Plectrum banjo is a lot of fun. I started on it almost 2 years ago (I started on 5 string many years ago and wanted to broaden my playing possibilities). Working between the plectrum tuning(C, G, B, D) and the classic 5 string tuning (g, C, G, B, D) makes it easier to learn the notes as well as the chords. A helpful website you might checkout is: jbott.com. There’s a ton of stuff there to help you along.
I was struggling with the bridge for a song called "Pencil Thin Moustache." It just didn't sound quite right, then I saw a video of it being played in concert. Almost the whole band sat it out while the vocalist sang it!

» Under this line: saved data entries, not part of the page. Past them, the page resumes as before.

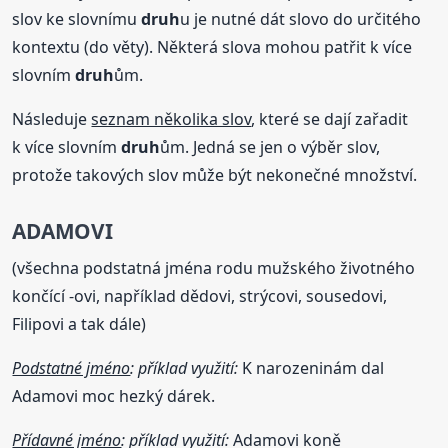
slov ke slovnímu
druh
u je nutné dát slovo do určitého
kontextu (do věty). Některá slova mohou patřit k více
slovním
druh
ům.
Následuje
seznam několika slov
, které se dají zařadit
k více slovním
druh
ům. Jedná se jen o výběr slov,
protože takových slov může být nekonečné množství.
ADAMOVI
(všechna podstatná jména rodu mužského životného
končící -ovi, například dědovi, strýcovi, sousedovi,
Filipovi a tak dále)
Podstatné jméno
: příklad využití:
K narozeninám dal
Adamovi moc hezký dárek.
Přídavné jméno
: příklad využití:
Adamovi koně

And it was just Am, E7, Bm, F7 !!
Anyone here play Plectrum Banjo? Cello Banjo - 4? I’ve pretty much changed from 5-string to them, and now I’m battling all the darned chords. However, I do seem to be making some headway.
I’m hoping that this group will be helpful to my endeavors.
The following excerpt is from my blog on "Learning The Plectrum Banjo." It will definitely help you with the chords and is the real key to understanding the neck:
"If you're ever going to make real progress on the plectrum, a good method book that explains how ALL chords are formed according to shape and the specific string that names the chord is absolutely essential. The old method that used to be the gold standard was Charles McNeil Chord System for Plectrum (Long Neck) Banjo.It was published back in the early Twenties and is now difficult to find. But the good news is, you can still see a copy of it on the Internet Archive. BHO member, Joel Hooks did some research and found it available here:archive.org/details/ChordSyste...umBanjo1. Just sign in and register to gain access to this great book. Study the section that explains the entire neck with regards to how all the chords are formed and named by the specific string that is responsible for naming that chord form (pages 21 & 22.) For example, you'll see forms for major, minor and seventh forms that are all named from the first string, another set for the second string and another set for the third string."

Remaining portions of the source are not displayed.